In a move to further tap the potential of market mechanisms in promoting low-carbon transformation, China’s national carbon market will launch online trading this month, Zhao Yingmin, vice-minister of ecology and environment, said on Wednesday.
The decision to launch online trading was made at an executive meeting of the State Council, the country’s Cabinet, on July 7, Zhao told a news conference organized by the council’s information office.
The national program currently involves over 2,000 companies in the power generation sector that emit over 4 billion metric tons of carbon dioxide a year, he said.

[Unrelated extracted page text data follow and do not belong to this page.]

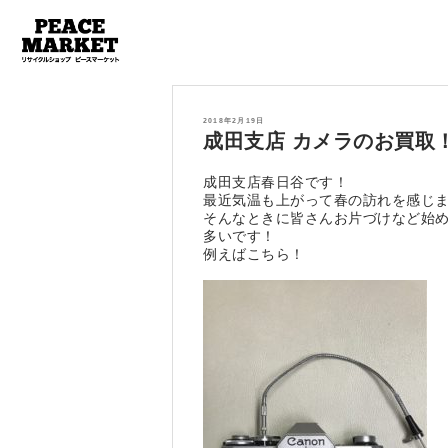
投
2018年2月19日
稿
成田支店 カメラのお買取
日:
成田支店春日谷です！
最近気温も上がって春の訪れを感じ
そんなときに皆さんお片づけなど始
多いです！
例えばこちら！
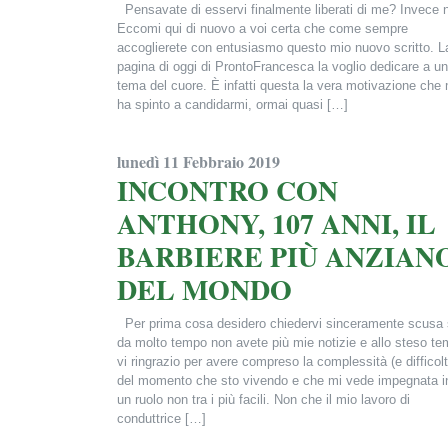
Pensavate di esservi finalmente liberati di me? Invece 
Eccomi qui di nuovo a voi certa che come sempre
accoglierete con entusiasmo questo mio nuovo scritto. L
pagina di oggi di ProntoFrancesca la voglio dedicare a un
tema del cuore. È infatti questa la vera motivazione che 
ha spinto a candidarmi, ormai quasi […]
Francesca Alderisi
lunedì 11 Febbraio 2019
INCONTRO CON
ANTHONY, 107 ANNI, IL
BARBIERE PIÙ ANZIAN
DEL MONDO
Per prima cosa desidero chiedervi sinceramente scusa
da molto tempo non avete più mie notizie e allo steso t
vi ringrazio per avere compreso la complessità (e difficolt
del momento che sto vivendo e che mi vede impegnata i
un ruolo non tra i più facili. Non che il mio lavoro di
conduttrice […]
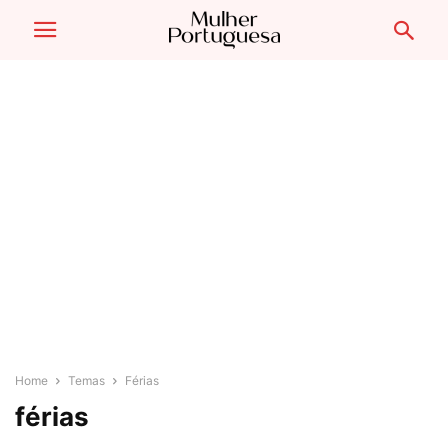
Home
Temas
Férias
férias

“The sector is a major contributor to carbon dioxide emissions in the country and also a major coal consumer,” he said. “Including the sector in the market first will help yield synergistic results in pollution control and carbon emissions reduction.”

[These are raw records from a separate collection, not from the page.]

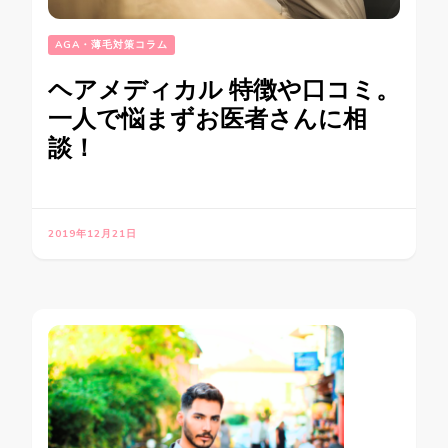
AGA・薄毛対策コラム
ヘアメディカル 特徴や口コミ。
一人で悩まずお医者さんに相
談！
2019年12月21日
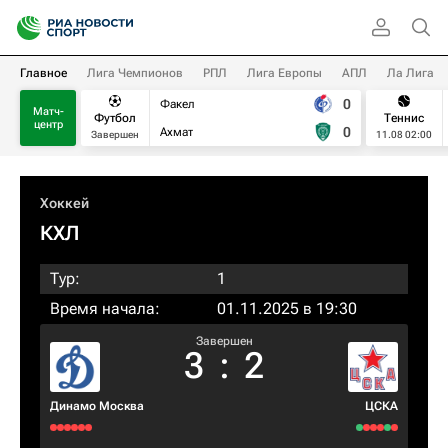
Главное
Лига Чемпионов
РПЛ
Лига Европы
АПЛ
Ла Лига
0
Факел
Матч-
Футбол
Теннис
центр
0
Ахмат
Завершен
11.08 02:00
Хоккей
КХЛ
Тур:
1
Время начала:
01.11.2025 в 19:30
Завершен
3
:
2
Динамо Москва
ЦСКА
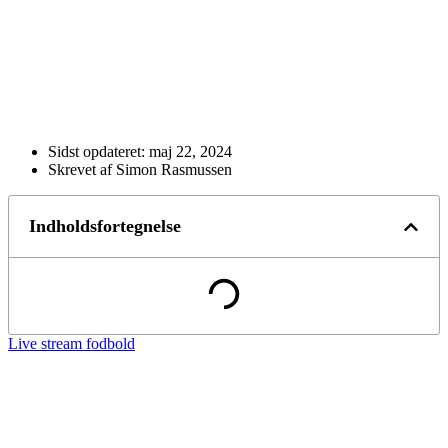
Sidst opdateret:
maj 22, 2024
Skrevet af Simon Rasmussen
Indholdsfortegnelse
Live stream fodbold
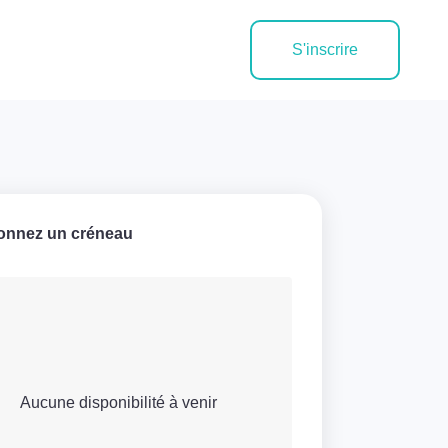
S'inscrire
ionnez un créneau
Aucune disponibilité à venir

Adequate emission monitoring facilities in the power generation industry guarantee accurate data, which is key for the market’s operation, Zhao said.
He said the Ministry of Ecology and Environment has conducted data collection, reporting and verification for years in seven other major carbon-emitting industries, including steel, chemicals and papermaking, in preparation for the extension of the national carbon market.

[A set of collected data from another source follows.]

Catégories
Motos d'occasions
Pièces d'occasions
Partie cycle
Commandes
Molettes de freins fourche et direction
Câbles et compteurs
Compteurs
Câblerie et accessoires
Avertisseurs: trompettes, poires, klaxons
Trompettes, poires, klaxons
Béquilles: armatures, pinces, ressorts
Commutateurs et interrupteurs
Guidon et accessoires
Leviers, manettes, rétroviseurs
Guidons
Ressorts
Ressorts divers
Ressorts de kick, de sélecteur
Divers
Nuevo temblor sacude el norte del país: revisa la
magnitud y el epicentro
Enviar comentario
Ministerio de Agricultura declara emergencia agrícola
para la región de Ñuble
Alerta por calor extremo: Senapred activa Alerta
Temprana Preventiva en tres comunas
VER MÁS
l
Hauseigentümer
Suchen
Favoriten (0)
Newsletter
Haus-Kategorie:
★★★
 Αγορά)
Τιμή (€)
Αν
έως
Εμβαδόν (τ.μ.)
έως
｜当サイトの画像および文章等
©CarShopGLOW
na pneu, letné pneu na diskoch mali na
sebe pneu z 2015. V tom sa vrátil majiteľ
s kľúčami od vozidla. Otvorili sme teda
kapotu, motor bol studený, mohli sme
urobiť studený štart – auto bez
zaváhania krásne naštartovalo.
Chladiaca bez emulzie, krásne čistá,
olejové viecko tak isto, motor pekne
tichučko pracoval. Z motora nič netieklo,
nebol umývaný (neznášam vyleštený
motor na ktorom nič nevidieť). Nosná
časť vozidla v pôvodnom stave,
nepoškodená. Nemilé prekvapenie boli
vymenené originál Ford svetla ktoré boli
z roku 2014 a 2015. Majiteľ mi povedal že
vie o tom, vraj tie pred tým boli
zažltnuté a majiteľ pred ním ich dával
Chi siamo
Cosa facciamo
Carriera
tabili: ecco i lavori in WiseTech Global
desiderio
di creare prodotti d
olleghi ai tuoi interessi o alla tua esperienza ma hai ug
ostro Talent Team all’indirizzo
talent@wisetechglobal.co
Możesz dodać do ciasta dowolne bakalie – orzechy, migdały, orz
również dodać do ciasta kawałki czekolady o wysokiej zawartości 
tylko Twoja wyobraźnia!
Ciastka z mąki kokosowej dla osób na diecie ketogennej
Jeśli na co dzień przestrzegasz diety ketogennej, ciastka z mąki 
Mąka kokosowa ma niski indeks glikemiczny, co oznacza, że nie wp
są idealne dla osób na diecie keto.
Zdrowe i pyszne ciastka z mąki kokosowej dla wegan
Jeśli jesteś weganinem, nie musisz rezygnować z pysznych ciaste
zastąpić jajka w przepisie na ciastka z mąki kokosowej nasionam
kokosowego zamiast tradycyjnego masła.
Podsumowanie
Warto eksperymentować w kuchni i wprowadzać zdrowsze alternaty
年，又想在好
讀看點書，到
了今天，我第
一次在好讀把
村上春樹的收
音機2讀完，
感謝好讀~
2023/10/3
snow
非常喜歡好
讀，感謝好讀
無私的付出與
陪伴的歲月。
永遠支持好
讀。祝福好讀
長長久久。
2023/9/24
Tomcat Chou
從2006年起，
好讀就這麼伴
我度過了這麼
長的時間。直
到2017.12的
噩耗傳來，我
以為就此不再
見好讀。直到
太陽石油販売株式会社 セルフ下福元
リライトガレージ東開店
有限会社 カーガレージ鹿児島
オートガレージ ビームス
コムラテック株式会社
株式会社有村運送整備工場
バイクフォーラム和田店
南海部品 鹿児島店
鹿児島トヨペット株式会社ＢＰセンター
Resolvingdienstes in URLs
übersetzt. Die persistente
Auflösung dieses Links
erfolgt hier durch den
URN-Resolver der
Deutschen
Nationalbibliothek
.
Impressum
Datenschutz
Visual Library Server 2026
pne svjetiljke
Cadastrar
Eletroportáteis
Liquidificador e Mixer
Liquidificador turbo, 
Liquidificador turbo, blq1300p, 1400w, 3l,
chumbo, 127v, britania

Carbon trading is the process of buying and selling permits to emit carbon dioxide or other greenhouse gases.
Designated emitters will be given the right to release a certain amount of greenhouse gases. At the end of each cycle, emitters will have to buy unused permits from the market if they emit more than the amount they are allowed.
Carbon trading is “a key policy instrument” in the country’s endeavor to reach peak carbon dioxide emissions before 2030 and go carbon neutral before 2060, Zhao said.
With financial incentives, aside from guiding investment into industries or enterprises with big potential in reducing carbon emissions, the mechanism could motivate innovations in low-carbon technology development, he said.
Zhao said the market is also expected to be a financial instrument that provides financing support to the country’s efforts to meet its climate commitments.
China has been preparing for the national carbon market for almost 10 years, with pilot programs in seven areas, including Hubei province, Beijing and Shanghai, the ministry said.
Li Gao, head of climate change at the ministry, said the pilot market had involved almost 3,000 major emitters in over 20 industries by last month.
With total turnover of more than 11 billion yuan ($1.7 billion), the greenhouse gas emissions the programs have covered are equivalent to 480 million tons of carbon dioxide, he added.
Carbon trading practices at home and abroad have proved the mechanism is an effective instrument that can help reduce the cost of reaching carbon reduction targets.
Zhao said China is also promoting the establishment of an international carbon market.
“The inauguration of online trading of China’s national carbon market is an important step forward for global climate action,” he said, adding it will not only inject impetus and confidence into the world’s endeavor to tackle climate change but also provide references for other nations and regions.
Quoting a report from the World Bank, Zhao said there are now 61 national or regional carbon pricing programs around the world. Thirty-one are carbon trading markets, while the others involve carbon taxes.
It’s complicated to bridge different markets because of a range of issues, including laws, policies and standards, he said. Despite that, China is promoting the negotiation process around Article 6 of the 2015 Paris climate agreement and the establishment of an international carbon trading mechanism under the framework of the agreement.
The Paris agreement entered the implementation phase last year, but parties have yet to reach consensus on the highly technical Article 6, which includes a market-based mechanism.
Upholding the principle of common but differentiated responsibilities and respective capabilities, which is included in the United Nations Framework Convention on Climate Change, parties should stick to multilateralism and make joint efforts to cope with the climate challenge, Zhao said.
“We should encourage and support parties that really need help to roll out actions on climate mitigation and adaptation, including carbon trading,” he said.